DESCRIPTION OF THE TASK:
Below are the entries; tally the lines holding the string "time" and give only that figure.

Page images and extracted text

= = =

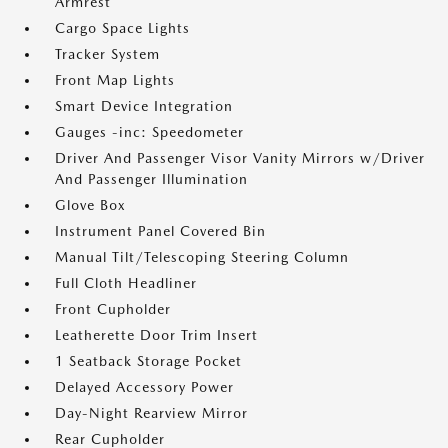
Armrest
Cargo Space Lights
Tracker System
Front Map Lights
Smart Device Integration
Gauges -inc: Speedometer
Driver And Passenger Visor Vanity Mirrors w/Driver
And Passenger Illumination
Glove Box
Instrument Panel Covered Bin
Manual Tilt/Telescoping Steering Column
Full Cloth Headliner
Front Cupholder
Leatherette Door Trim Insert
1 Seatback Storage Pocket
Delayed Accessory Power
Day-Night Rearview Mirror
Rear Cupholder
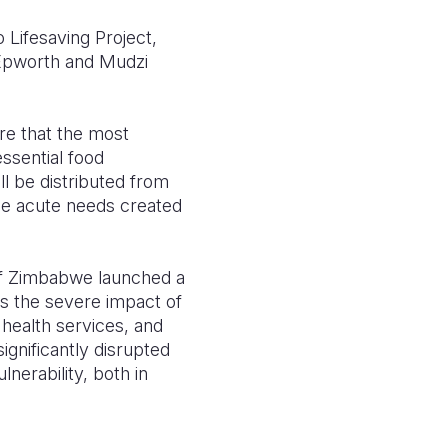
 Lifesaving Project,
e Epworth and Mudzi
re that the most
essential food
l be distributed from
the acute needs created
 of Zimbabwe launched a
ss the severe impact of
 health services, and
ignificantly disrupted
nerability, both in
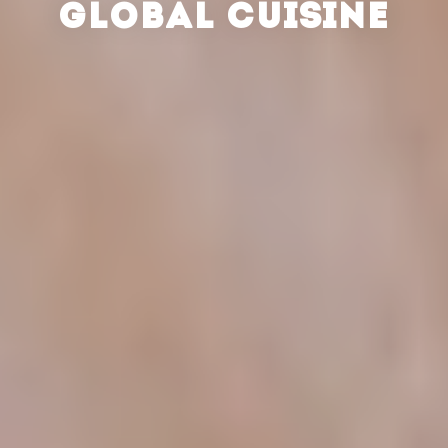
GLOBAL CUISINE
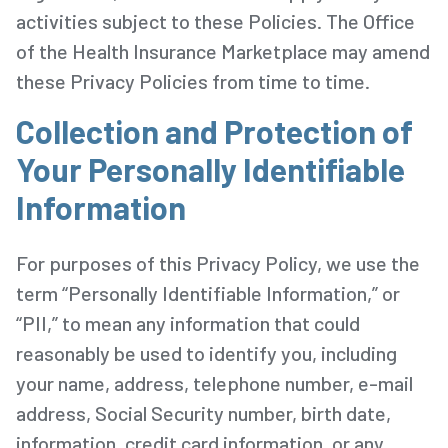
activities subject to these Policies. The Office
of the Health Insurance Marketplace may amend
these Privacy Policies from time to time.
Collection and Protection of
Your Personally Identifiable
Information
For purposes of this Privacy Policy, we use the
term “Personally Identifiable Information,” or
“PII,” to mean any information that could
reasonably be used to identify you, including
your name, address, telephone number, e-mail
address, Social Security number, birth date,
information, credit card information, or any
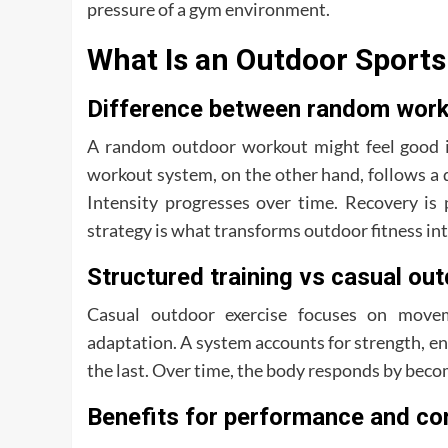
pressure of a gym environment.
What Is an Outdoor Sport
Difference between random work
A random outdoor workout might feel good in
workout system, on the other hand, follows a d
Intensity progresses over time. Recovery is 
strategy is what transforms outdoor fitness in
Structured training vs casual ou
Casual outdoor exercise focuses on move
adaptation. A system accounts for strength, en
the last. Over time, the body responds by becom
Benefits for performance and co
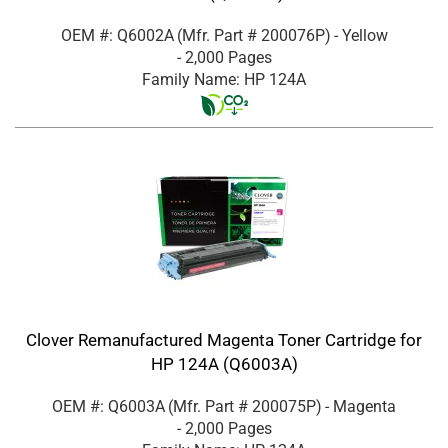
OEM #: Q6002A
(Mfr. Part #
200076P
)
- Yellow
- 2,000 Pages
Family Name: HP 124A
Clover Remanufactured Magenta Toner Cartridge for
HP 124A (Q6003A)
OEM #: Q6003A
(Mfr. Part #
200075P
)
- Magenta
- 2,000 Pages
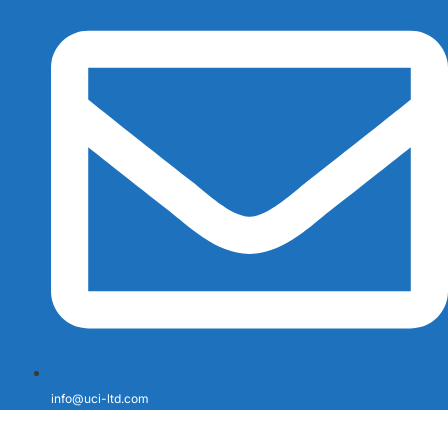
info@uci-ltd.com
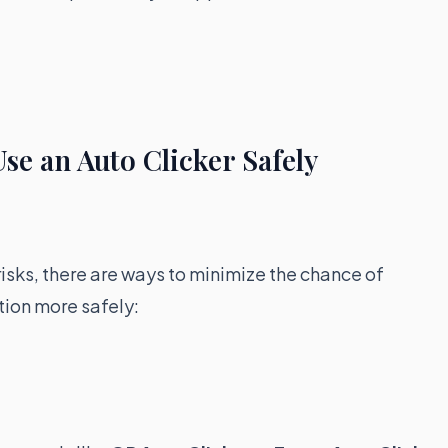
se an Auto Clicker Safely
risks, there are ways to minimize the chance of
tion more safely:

= = =

TASK RESPONSE:
3